- _SOURCE DATA_
──────────

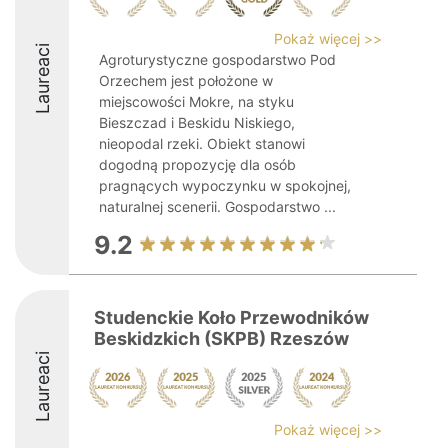
Pokaż więcej >>
Laureaci
Agroturystyczne gospodarstwo Pod
Orzechem jest położone w
miejscowości Mokre, na styku
Bieszczad i Beskidu Niskiego,
nieopodal rzeki. Obiekt stanowi
dogodną propozycję dla osób
pragnących wypoczynku w spokojnej,
naturalnej scenerii. Gospodarstwo ...
9.2
Studenckie Koło Przewodników
Beskidzkich (SKPB) Rzeszów
Laureaci
Pokaż więcej >>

──────────

With the pictures removed, return the data above word for word.

Pokaż więcej >>
Laureaci
Agroturystyczne gospodarstwo Pod
Orzechem jest położone w
miejscowości Mokre, na styku
Bieszczad i Beskidu Niskiego,
nieopodal rzeki. Obiekt stanowi
dogodną propozycję dla osób
pragnących wypoczynku w spokojnej,
naturalnej scenerii. Gospodarstwo ...
9.2
Studenckie Koło Przewodników
Beskidzkich (SKPB) Rzeszów
Laureaci
Pokaż więcej >>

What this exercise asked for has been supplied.